When I was little, I dreaded disappointing my parents. Yeah, I got spanked a few times and was sent to my room more times than I can count, but the worst punishment of all (and the one that really kept me from repeating whatever terrible thing it is that I did), was disappointing them. They didn't even have to say anything; I could just see it in their eyes.
I used to think there was nothing worse than disappointing my parents. And then I had kids.
Disappointing my kids is way worse.
First, we pulled Sydney out of gymnastics this summer so that we could do swim lessons and start piano lessons. Well, the place we want to do swim lessons at requires the kids to take one lesson a day for two straight weeks and I couldn't find two full weeks in a row where we didn't already have plans (Vacation Bible School, trip to San Antonio, etc.). So that was a no-go. And then the piano teacher I'd lined up canceled due to childcare "issues." So no gymnastics, no swim lessons and no piano (which makes for one very looooooong summer, I might add).
Second, we had to cancel our trip to the Florida Panhandle thanks to the lovely oil spill. While the beach we were planning to go to isn't as filthy with tar balls as others, we don't want to take any chances with our kids' health. We'll lose our condo deposit, but we'd rather that than have Liam go into a horrible asthma attack due to petroleum fumes.
The boys didn't really know what we'd planned, but Sydney did and telling her we weren't going just about broke my heart. She'd been looking forward to it for months, especially since she knew that this was the first big (out-of-state and not visiting family) vacation that we'd planned in years. We did our best to suggest some cool things we could do on our cliched "staycation," but the look in her eyes about killed me, especially when both she and I know that she'll have to hear about her classmates' summer trips to Disney and the like once school starts up again.

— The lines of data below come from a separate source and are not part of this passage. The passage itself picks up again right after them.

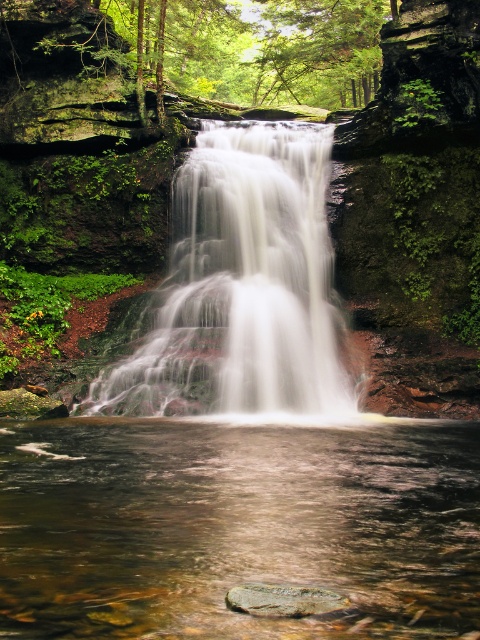 Question: Is translucent water at center above smooth brown rock at center?

Choices:
 (A) yes
 (B) no

Answer: (B)

Question: Is translucent water at center wider than smooth brown rock at center?

Choices:
 (A) no
 (B) yes

Answer: (B)

Question: Among these objects, which one is nearest to the camera?

Choices:
 (A) white smooth waterfall at center
 (B) translucent water at center

Answer: (B)

Question: Does white smooth waterfall at center appear on the right side of smooth brown rock at center?

Choices:
 (A) no
 (B) yes

Answer: (B)

Question: Which object is positioned farthest from the translucent water at center?

Choices:
 (A) white smooth waterfall at center
 (B) smooth brown rock at center

Answer: (A)

Question: Which object is the farthest from the translucent water at center?

Choices:
 (A) smooth brown rock at center
 (B) white smooth waterfall at center

Answer: (B) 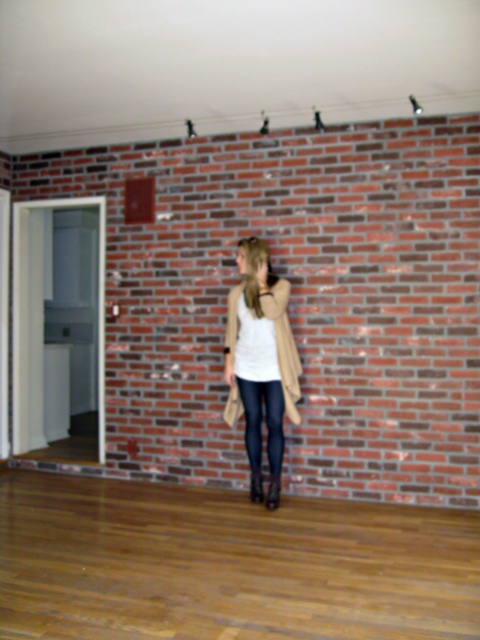 You are a fashion stylist observing the beige textured coat at center and the black leather leggings at center. Which clothing item is positioned more to the left?

The beige textured coat at center is positioned to the left of the black leather leggings at center, so the beige textured coat at center is more to the left. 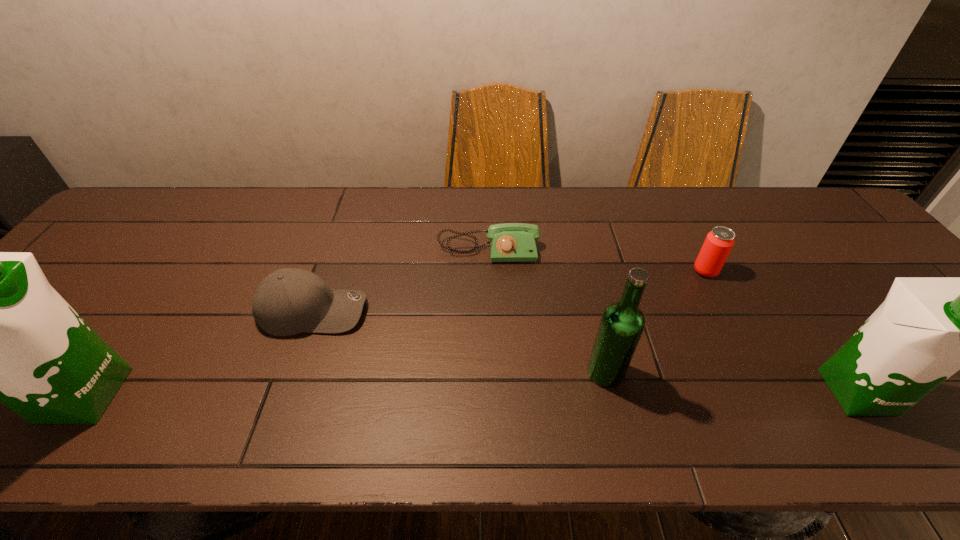 To make them evenly spaced by inserting another soya_milk among them, please locate a vacant spot for this new soya_milk. Please provide its 2D coordinates. Your answer should be formatted as a tuple, i.e. [(x, y)], where the tuple contains the x and y coordinates of a point satisfying the conditions above.

[(471, 393)] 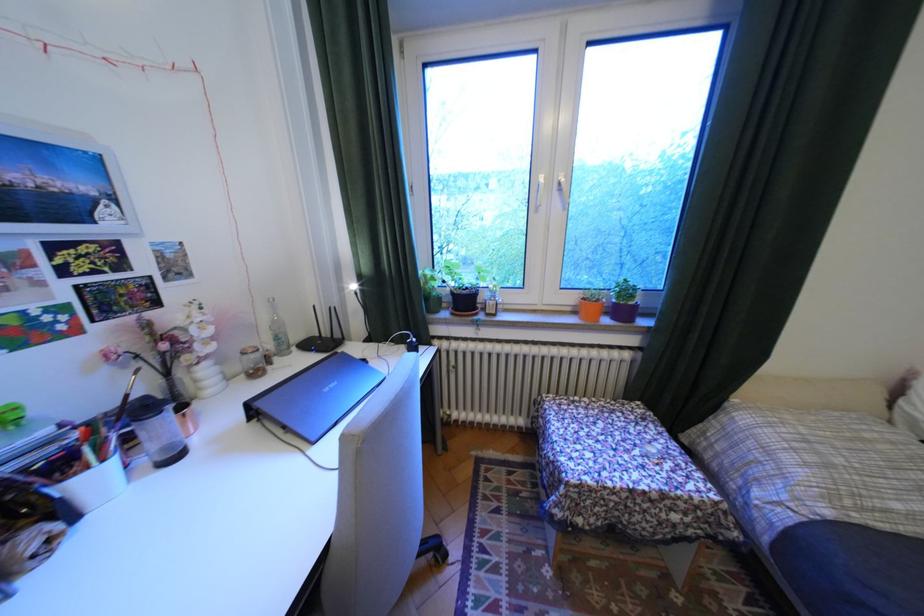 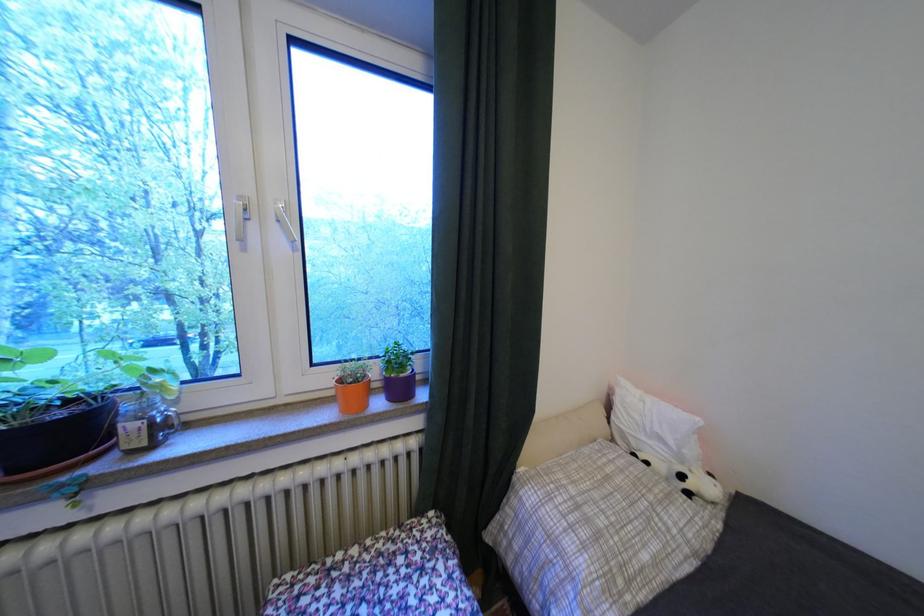 Locate, in the second image, the point that corresponds to point 478,302 in the first image.

(75, 436) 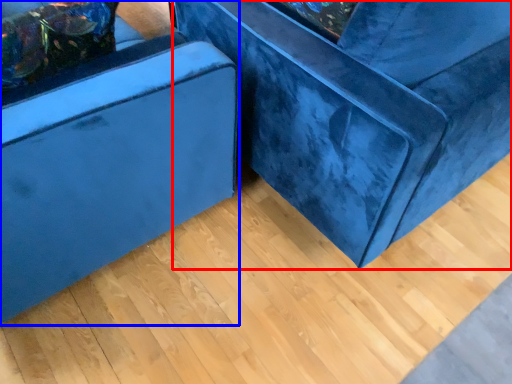 Question: Which object appears farthest to the camera in this image, furniture (highlighted by a red box) or furniture (highlighted by a blue box)?

Choices:
 (A) furniture
 (B) furniture

Answer: (A) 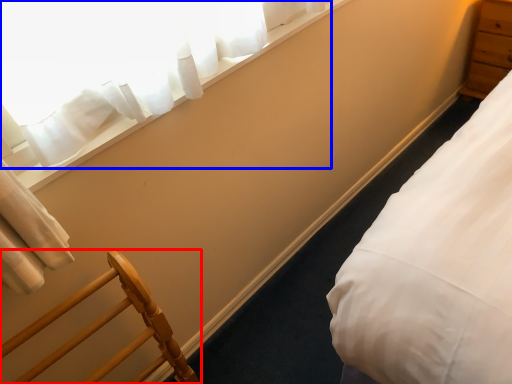 Question: Among these objects, which one is nearest to the camera, furniture (highlighted by a red box) or curtain (highlighted by a blue box)?

Choices:
 (A) furniture
 (B) curtain

Answer: (A) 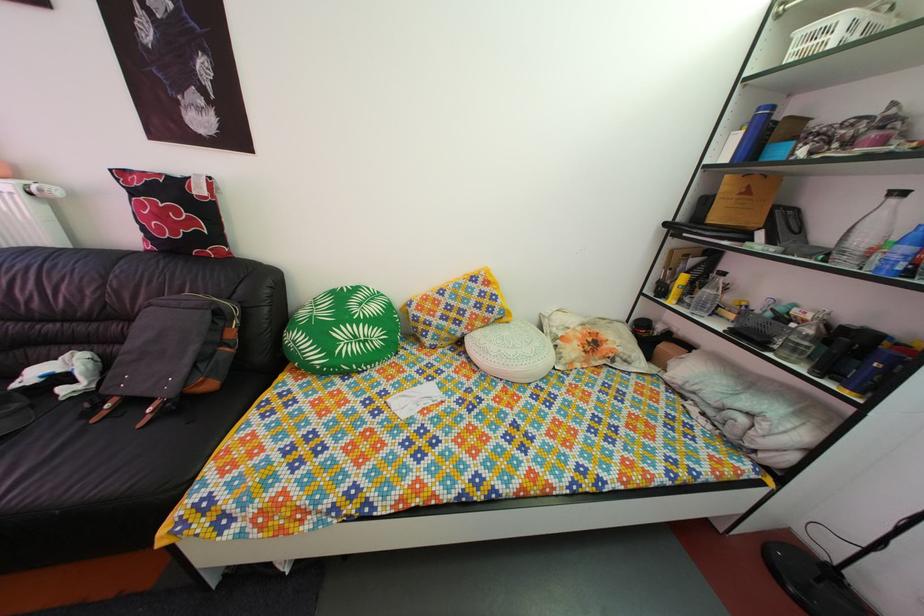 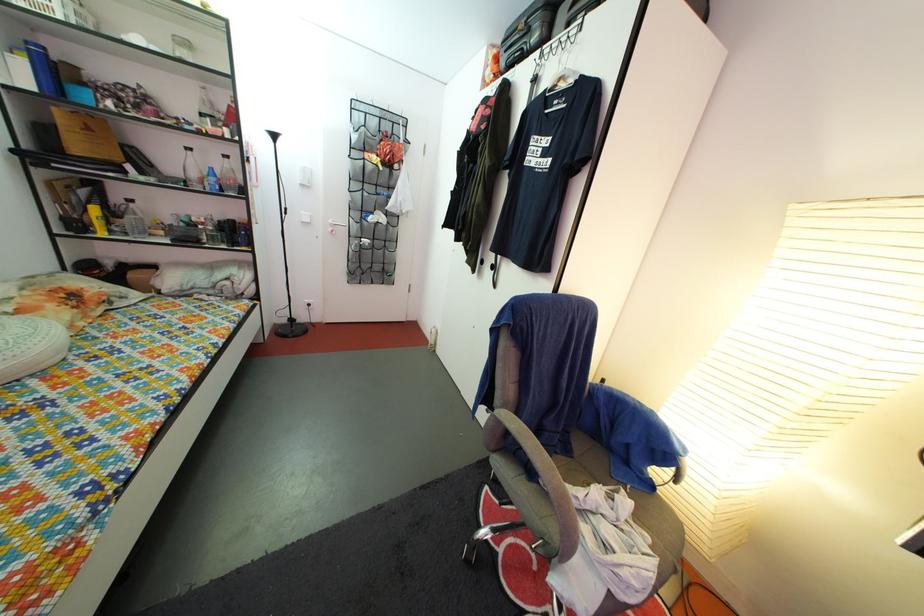 The point at (881, 260) is marked in the first image. Where is the corresponding point in the second image?

(211, 188) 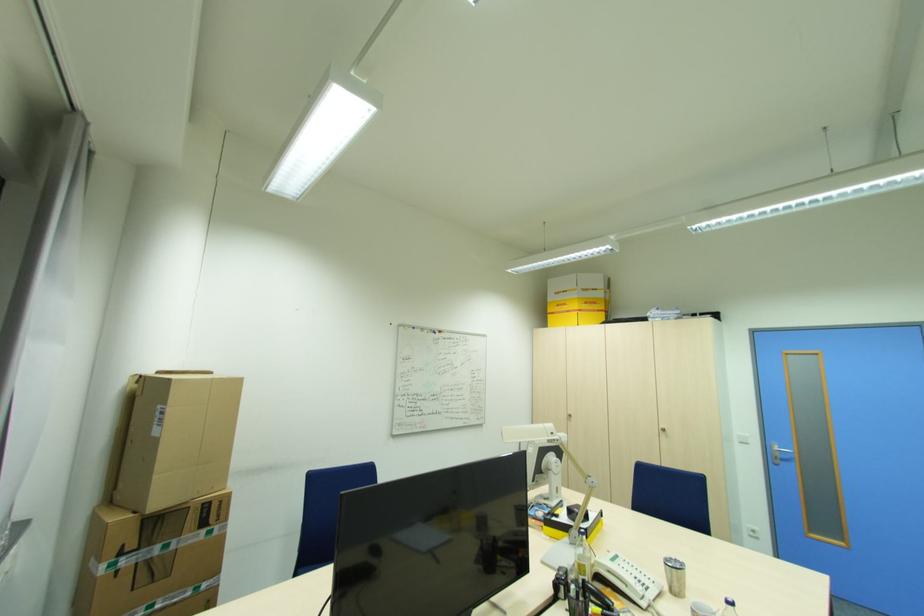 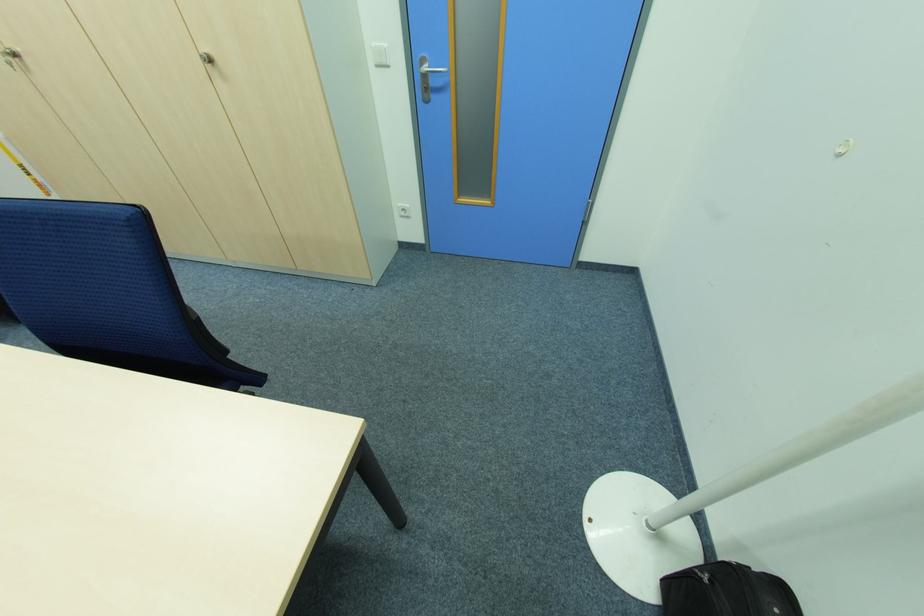 Where in the second image is the point corresponding to pixel 573 416 from the first image?

(18, 55) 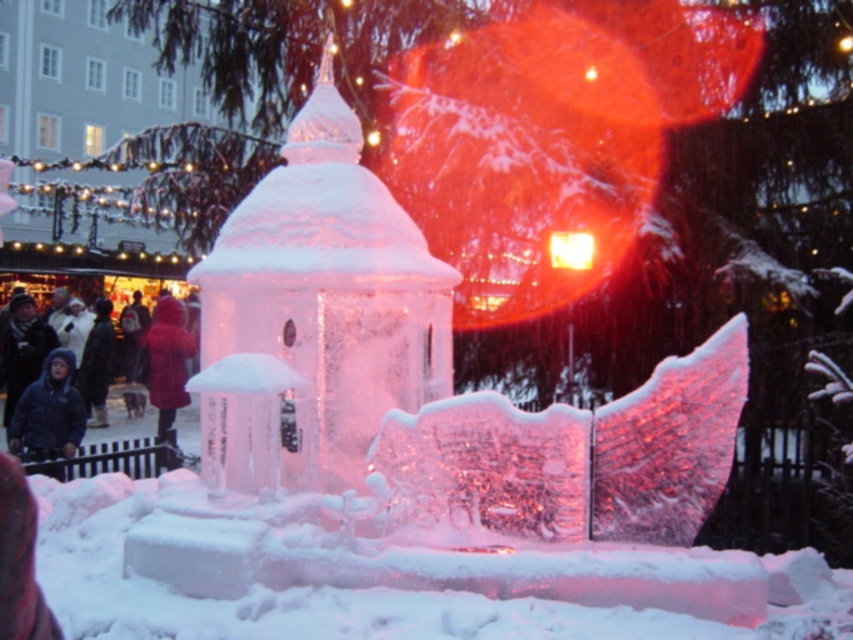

I thought I'd cheer her up by letting her host her very first sleepover this weekend. I invited two of her little friends from school and while one mother was just as excited as we were and accepted our invitation immediately, the other responded with, "Sorry, we don't allow S. to go on sleepovers yet." My rational, adult self completely understands this. However, my inner seven year old wanted to retort with, "Fine. I didn't want you to come over to my house anyway." Luckily, my adult self won over when responding to the other mother, but the thought of disappointing my child yet again made me want to cry. To make matters worse, the kids are recovering from a little stomach bug, so I might have to cancel on the friend who accepted so that she doesn't catch it. More disappointment for a little seven year old girl who's had a summer full of it.
I know disappointment is a part of life and I know that coddling my kids and protecting them from it is not good for them. But, you know, I can completely understand why some parents do it, especially if they've got a daughter whose "sad eyes" could win her an Oscar. Sigh.